Zusammenschluss für Verwirklichung der Vorteile nicht notwendig
Das Bundeskartellamt befürchtet, „ erhebliche wettbewerbliche Nachteile infolge des Zusammenschlusses“. Diese hätten vor allem die Patienten zu tragen, denn in der Region verbleiben neben den Kliniken der Beteiligten nur wenige vergleichbare und unabhängige Wettbewerber, in manchen medizinischen Fachbereichen fast gar keine.

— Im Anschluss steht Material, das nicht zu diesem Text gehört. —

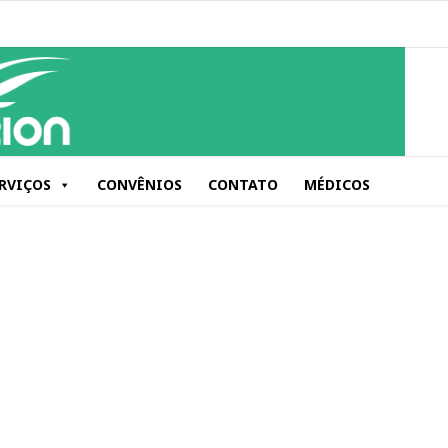
RVIÇOS
CONVÊNIOS
CONTATO
MÉDICOS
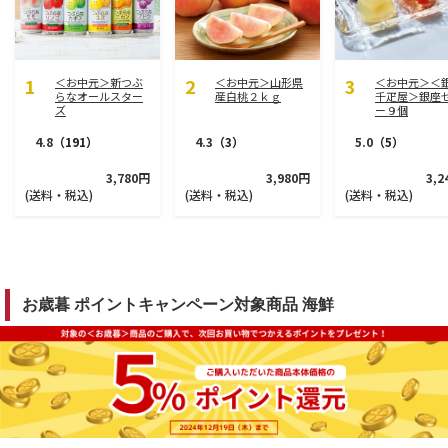
＜お中元＞新つぶ
＜お中元＞山形県
＜お中元＞＜
らなオールスター
産白桃２ｋｇ
千疋屋＞銀座
ズ
ー９個
4.8
（191）
4.3
（3）
5.0
（5）
3,780円
3,980円
3,2
(送料・税込)
(送料・税込)
(送料・税込)
お歳暮 ポイントキャンペーン対象商品 海鮮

„Im Verfahren haben wir uns auch eingehend mit möglichen Vorteilen des Zusammenschlusses befasst“, so Andreas Mundt , Präsident des Bundeskartellamtes. „Ein Argument der Parteien, wonach Größe, höhere Fallzahlen und Spezialisierung oft zu besserer Behandlungsqualität führen, haben wir berücksichtigt. Allerdings gehen wir nicht davon aus, dass zur Verwirklichung dieses Vorteils der Zusammenschluss überhaupt notwendig ist“.
Andere Formen der Kooperation könnten ähnlich positive Wirkungen entfalten, „ohne gleich den Kliniken ihre Unabhängigkeit zu nehmen“. Zudem erscheine den Kartellprüfern die Annahme, dass große Unikliniken durch weiteres Wachstum automatisch besser würden, kaum tragfähig.